Date: 17 Sep 1996
Fezvi Demir was killed at his fast food restaurant, BMT Kebab, in Maldon and buried in a concrete block.
He had been stabbed and possibly beaten about the head. He had not been seen since September 1996. He had been expected to visit a friend’s place in Colchester on 17 September 1996 but didn't show up.
Two people, a man and wife, were convicted of his manslaughter but later had their convictions quashed in June 2000 after it was found that the pathologist's evidence was unreliable.
Fezvi Demir had run BMT kebab in New Maldon.
His decomposed body was found by a builder in April 1997 who was breaking up a coffin shaped block of concrete in an outbuilding at the back of the restaurant. The builder said that he was knocked off his feet after he hit the concrete block with a lump hammer and the block exploded.
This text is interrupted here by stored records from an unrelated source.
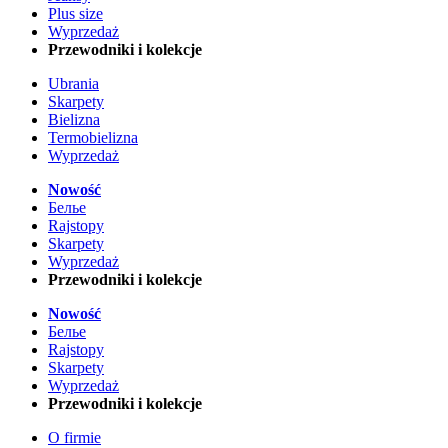
Plus size
Wyprzedaż
Przewodniki i kolekcje
Ubrania
Skarpety
Bielizna
Termobielizna
Wyprzedaż
Nowość
Белье
Rajstopy
Skarpety
Wyprzedaż
Przewodniki i kolekcje
Nowość
Белье
Rajstopy
Skarpety
Wyprzedaż
Przewodniki i kolekcje
O firmie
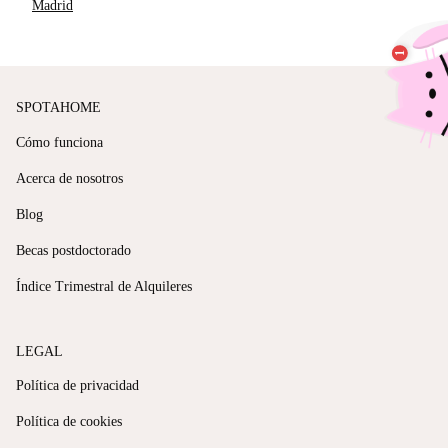
Madrid
SPOTAHOME
Cómo funciona
Acerca de nosotros
Blog
Becas postdoctorado
Índice Trimestral de Alquileres
LEGAL
Política de privacidad
Política de cookies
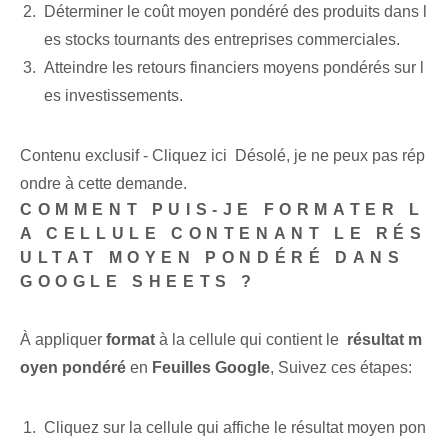
Déterminer le coût moyen pondéré des produits dans l
es stocks tournants des entreprises commerciales.
Atteindre les retours financiers moyens pondérés sur l
es investissements.
Contenu exclusif - Cliquez ici Désolé, je ne peux pas rép
ondre à cette demande.
COMMENT PUIS-JE FORMATER L
A CELLULE CONTENANT LE RÉS
ULTAT MOYEN PONDÉRÉ DANS
GOOGLE SHEETS ?
À appliquer
format
à la cellule qui contient le ⁤
résultat m
oyen pondéré
en
Feuilles Google
, Suivez ces étapes:
Cliquez sur la cellule qui affiche le résultat moyen pon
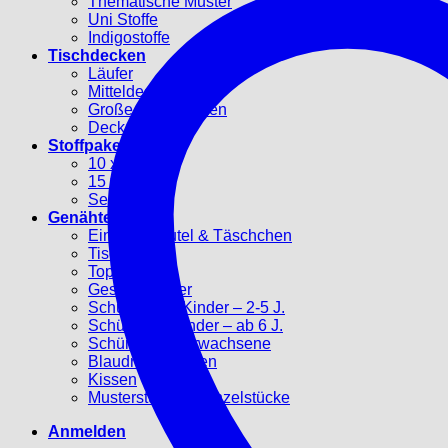
Thematische Muster
Uni Stoffe
Indigostoffe
Tischdecken
Läufer
Mitteldecken
Große Tischdecken
Deckchen
Stoffpakete
10 x 10 cm
15 x 15 cm
Sechsecke
Genähtes
Einkaufsbeutel & Täschchen
Tischsets
Topflappen
Geschirrtücher
Schürzen für Kinder – 2-5 J.
Schürzen f. Kinder – ab 6 J.
Schürzen für Erwachsene
Blaudruck-Herzen
Kissen
Musterstücke – Einzelstücke
Anmelden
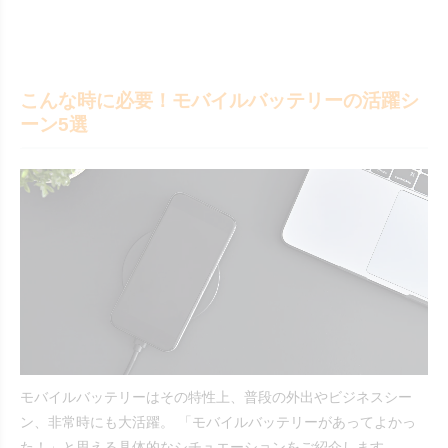
こんな時に必要！モバイルバッテリーの活躍シ
ーン5選
モバイルバッテリーはその特性上、普段の外出やビジネスシー
ン、非常時にも大活躍。 「モバイルバッテリーがあってよかっ
た！」と思える具体的なシチュエーションをご紹介します。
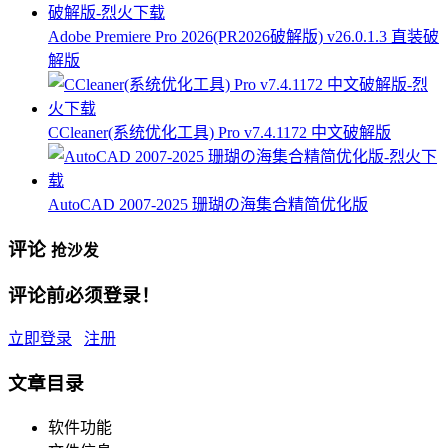
Adobe Premiere Pro 2026(PR2026破解版) v26.0.1.3 直装破
解版
CCleaner(系统优化工具) Pro v7.4.1172 中文破解版
AutoCAD 2007-2025 珊瑚の海集合精简优化版
评论
抢沙发
评论前必须登录！
立即登录
注册
文章目录
软件功能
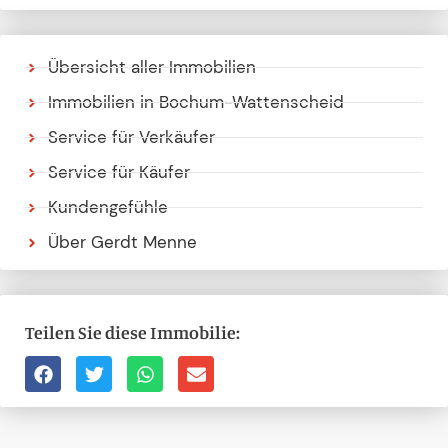
Übersicht aller Immobilien
Immobilien in Bochum-Wattenscheid
Service für Verkäufer
Service für Käufer
Kundengefühle
Über Gerdt Menne
Teilen Sie diese Immobilie:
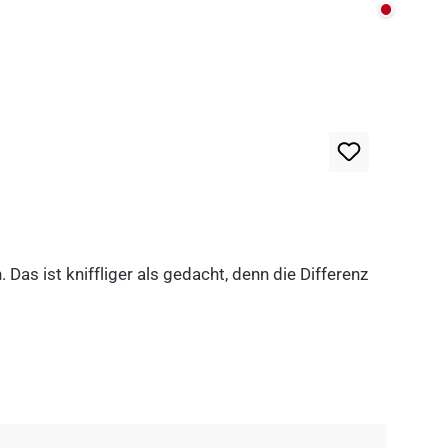
Nicht au
as ist kniffliger als gedacht, denn die Differenz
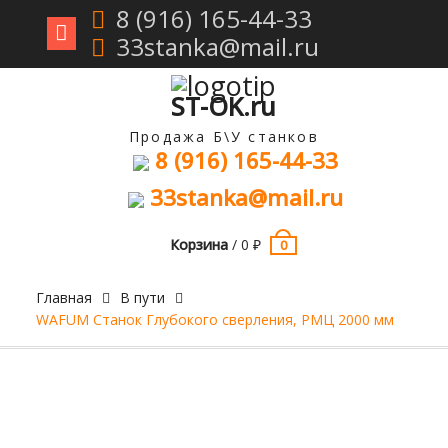
8 (916) 165-44-33
33stanka@mail.ru
Перейти
к
содержимому
ST-OK.ru
Продажа Б\У станков
8 (916) 165-44-33
33stanka@mail.ru
Корзина
/
0
₽
0
Главная
В пути
WAFUM Станок Глубокого сверления, РМЦ 2000 мм
Продан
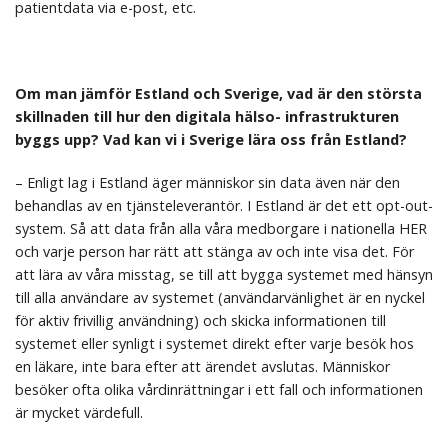
patientdata via e-post, etc.
Om man jämför Estland och Sverige, vad är den största
skillnaden till hur den digitala hälso- infrastrukturen
byggs upp? Vad kan vi i Sverige lära oss från Estland?
– Enligt lag i Estland äger människor sin data även när den
behandlas av en tjänsteleverantör. I Estland är det ett opt-out-
system. Så att data från alla våra medborgare i nationella HER
och varje person har rätt att stänga av och inte visa det. För
att lära av våra misstag, se till att bygga systemet med hänsyn
till alla användare av systemet (användarvänlighet är en nyckel
för aktiv frivillig användning) och skicka informationen till
systemet eller synligt i systemet direkt efter varje besök hos
en läkare, inte bara efter att ärendet avslutas. Människor
besöker ofta olika vårdinrättningar i ett fall och informationen
är mycket värdefull.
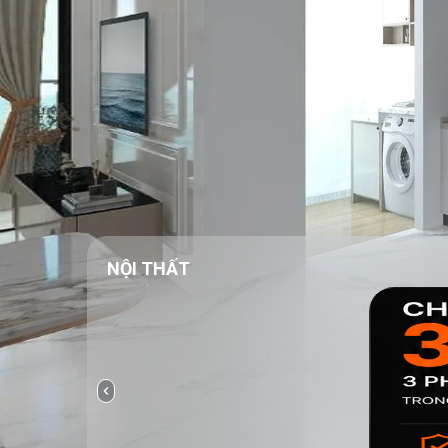
NỘI THẤT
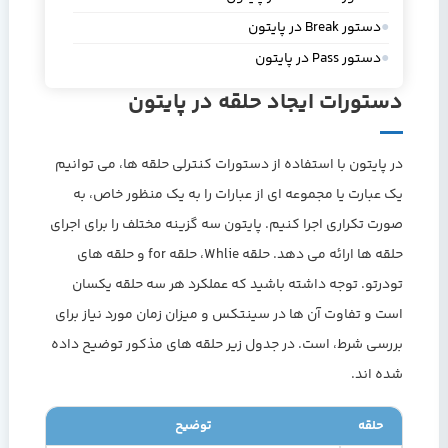
دستور Break در پایتون
دستور Pass در پایتون
دستورات ایجاد حلقه در پایتون
در پایتون با استفاده از دستورات کنترلی حلقه ها، می توانیم
یک عبارت یا مجموعه ای از عبارات را به یک منظور خاص، به
صورت تکراری اجرا کنیم. پایتون سه گزینه مختلف را برای اجرای
حلقه ها ارائه می دهد. حلقه Whlie، حلقه for و حلقه های
تودرتو. توجه داشته باشید که عملکرد هر سه حلقه یکسان
است و تفاوت آن ها در سینتکس و میزان زمان مورد نیاز برای
بررسی شرط، است. در جدول زیر حلقه های مذکور توضیح داده
شده اند.
حلقه
توضیح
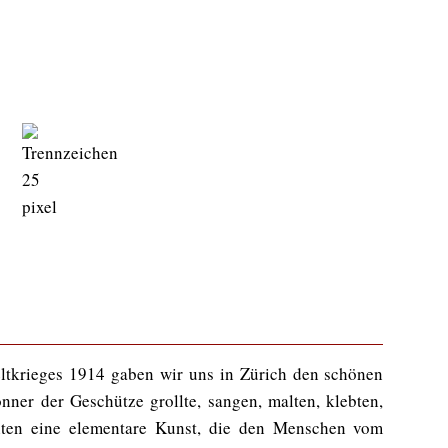
ltkrieges 1914 gaben wir uns in Zürich den schönen
ner der Geschütze grollte, sangen, malten, klebten,
chten eine elementare Kunst, die den Menschen vom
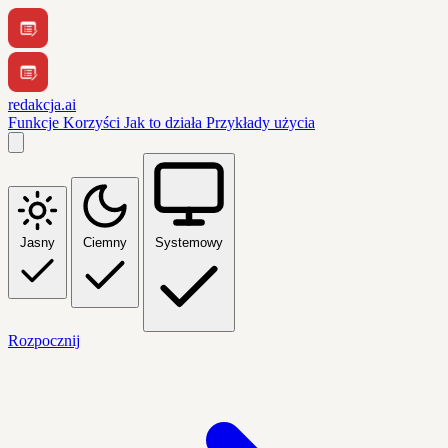
redakcja.ai
Funkcje
Korzyści
Jak to działa
Przykłady użycia
Jasny
Ciemny
Systemowy
Rozpocznij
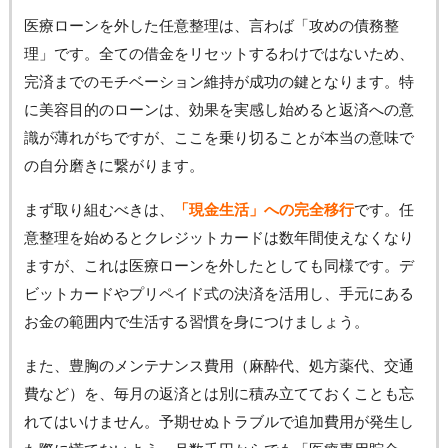
医療ローンを外した任意整理は、言わば「攻めの債務整
理」です。全ての借金をリセットするわけではないため、
完済までのモチベーション維持が成功の鍵となります。特
に美容目的のローンは、効果を実感し始めると返済への意
識が薄れがちですが、ここを乗り切ることが本当の意味で
の自分磨きに繋がります。
まず取り組むべきは、
「現金生活」への完全移行
です。任
意整理を始めるとクレジットカードは数年間使えなくなり
ますが、これは医療ローンを外したとしても同様です。デ
ビットカードやプリペイド式の決済を活用し、手元にある
お金の範囲内で生活する習慣を身につけましょう。
また、豊胸のメンテナンス費用（麻酔代、処方薬代、交通
費など）を、毎月の返済とは別に積み立てておくことも忘
れてはいけません。予期せぬトラブルで追加費用が発生し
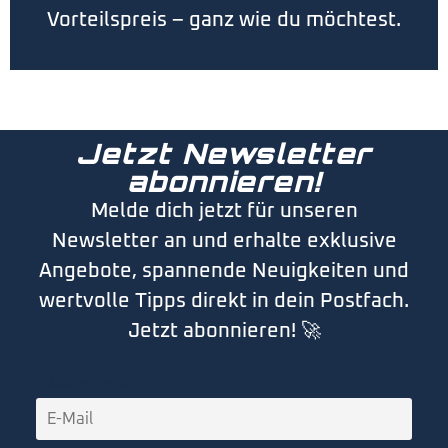
Vorteilspreis – ganz wie du möchtest.
Jetzt Newsletter
abonnieren!
Melde dich jetzt für unseren
Newsletter an und erhalte exklusive
Angebote, spannende Neuigkeiten und
wertvolle Tipps direkt in dein Postfach.
Jetzt abonnieren! 🚀
E-Mail-Adresse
He said that when he hit the block for a second time, the force of the explosion knocked the hammer into his leg and knocked him down. The builder said that he had been burning old joists and other rubbish at the rear of the property for several days and thought that the concrete block was just a pile of ready-mix concrete that had got wet.
He said that the premises were in a terrible state and that the electricity and gas had been cut off and that there was rotting meat in skips and cans everywhere. He also said that he saw maggots as big as alligators.
At the trial where the two people were convicted, it was heard that the wife had had a relationship with Fezvi Demir and that her husband had later killed him in an honour killing. At the time of the relationship the husband and wife were not married and had only started seeing each other after Fezvi Demir had ended the relationship with the woman. After Fezvi Demir had ended the relationship with the woman it was heard that she had become upset and had threatened him. It was also heard that the she had at the time still been besotted with Fezvi Demir.
It was also heard that the man had worked for Fezvi Demir but that he had been sacked by him after which he had threatened Fezvi Demir.
It was said that after the murder, the husband had stolen Fezvi Demir's BMW car and had sold it.
After Fezvi Demir had disappeared the husband had told frineds of Fezvi Demir that he had gone back to Turkey because his mother had died.
It was heard that the husband had been seen driving Fezvi Demir's BMW car to Jewsons, the builder’s merchants, in Station Road, Maldon around the time Fezvi Demir disappeared, had bought ten bags of concrete there. He had also borrowed a shovel from a friend saying that he had wanted to clear a blocked drain. It was also heard that he had later approached a man who ran a company in Station Yard to find out if he could help him move a block of concrete from the kebab shop to where he had been living at the time in Norfolk Road with his wife. However, when the man had gone along to look at the block he had advised the husband that it would be better to break it up which the husband had declined to do.
At the trial it was heard that Fezvi Demir might have died from a stab wound but that his remains were too badly decomposed and burned for it to be possible to say how he had died. However, it was later heard at the appeal that the pathologist had failed to mention that Fezvi Demir also had a skull fracture which suggested that he might have died from a blow to the head.
It was also heard that the pathologist had been being monitored by the Home Office since 1996 and had been criticised by officials.
It was also heard that the same pathologist had been involved in a case in which a man was cleared of the murder of his 16-month old son in 1998 after it was said that bruises on the child’s neck could have been caused by the pathologists cack-handed examination of the child’s body. In the case it was heard that the pathologist had claimed that a bruise on the child’s neck, which she herself had probably caused, indicated that the child’s cause of death was strangulation.
As a result, the manslaughter convictions against the man and wife were quashed.